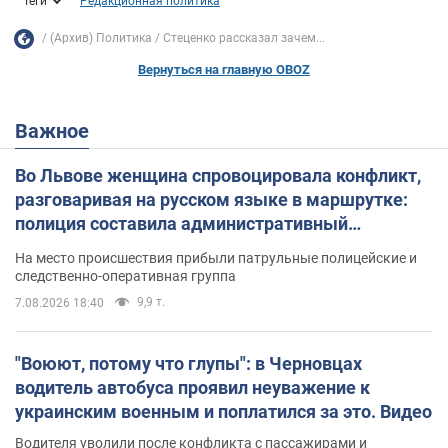
Теги
Редакционная политика
(Архив) Политика
Стеценко рассказал зачем...
Вернуться на главную OBOZ
Важное
Во Львове женщина спровоцировала конфликт,
разговаривая на русском языке в маршрутке:
полиция составила административный
протокол. Видео
На место происшествия прибыли патрульные полицейские и
следственно-оперативная группа
9,9 т.
7.08.2026 18:40
"Воюют, потому что глупы": в Черновцах
водитель автобуса проявил неуважение к
украинским военным и поплатился за это. Видео
Водителя уволили после конфликта с пассажирами и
::::
[Exercise directions]: The answer must consist of each line from the entries that contains the string "Видео".

[Answer space]:
протокол. Видео
украинским военным и поплатился за это. Видео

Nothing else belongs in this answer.